No cabe duda: es posible. La pregunta es cuánto nos va a costar generar el cambio que necesitamos para cumplir con la Agenda 2030. Tenemos los recursos, la imaginación, la capacidad… lo que necesitamos es la voluntad de darle la vuelta al modelo para empezar de cero. Con voluntad podemos poner a los pobres y a la Tierra por delante, en vez del beneficio, es decir, priorizar no lo que es bueno solo para mí o solo para mi país. Si queremos acabar con la pobreza tenemos que poner fin a, por ejemplo, la falta de acceso a energía. En Acumen trabajamos con proyectos de energía solar en África porque es inconcebible que casi 700 millones de personas en el continente no tengan acceso a la electricidad. Es algo improductivo, pero también inmoral e injusto. Han pasado 140 años desde que Thomas Edison inventara la bombilla y es imposible que un país se desarrolle sin electricidad. Además, sabemos que los más pobres pueden costearse la electricidad si su precio es exponencial: siempre habrá un porcentaje de gente que no pueda, pero se puede conseguir y desarrollar ayudas gubernamentales para esas personas. Decir que es imposible es mentir. Podemos hacerlo. Tenemos que admitir que aquí es donde entra en juego la revolución moral.
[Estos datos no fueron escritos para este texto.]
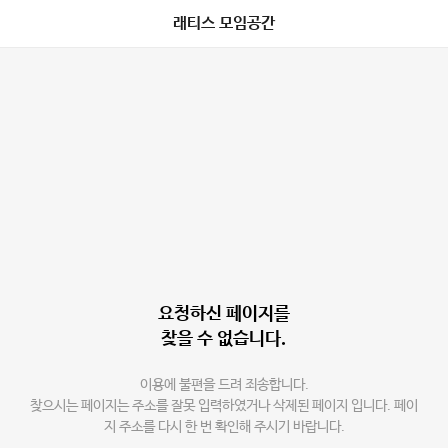
래티스 모임공간
요청하신 페이지를
찾을 수 없습니다.
이용에 불편을 드려 죄송합니다.
찾으시는 페이지는 주소를 잘못 입력하였거나 삭제된 페이지 입니다. 페이
지 주소를 다시 한 번 확인해 주시기 바랍니다.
Tenemos que dejar de centrarnos en quién tiene el presupuesto más alto (al hablar del Gobierno) o qué gran petrolífera está extendiendo la codicia como motor, solo así podremos centrarnos en desarrollar las políticas necesarias que potencien energía solar y que aseguren que el capital va a las empresas que impulsen el uso de renovables y que se realicen campañas efectivas de marketing para que la gente entienda cómo acceder a ellas y que hay ayudas para que las personas con menos ingresos puedan decidir qué tipo de consumo quiere realizar. El fin de la pobreza se podría conseguir mucho antes de 2030 si dejamos atrás el statu quo.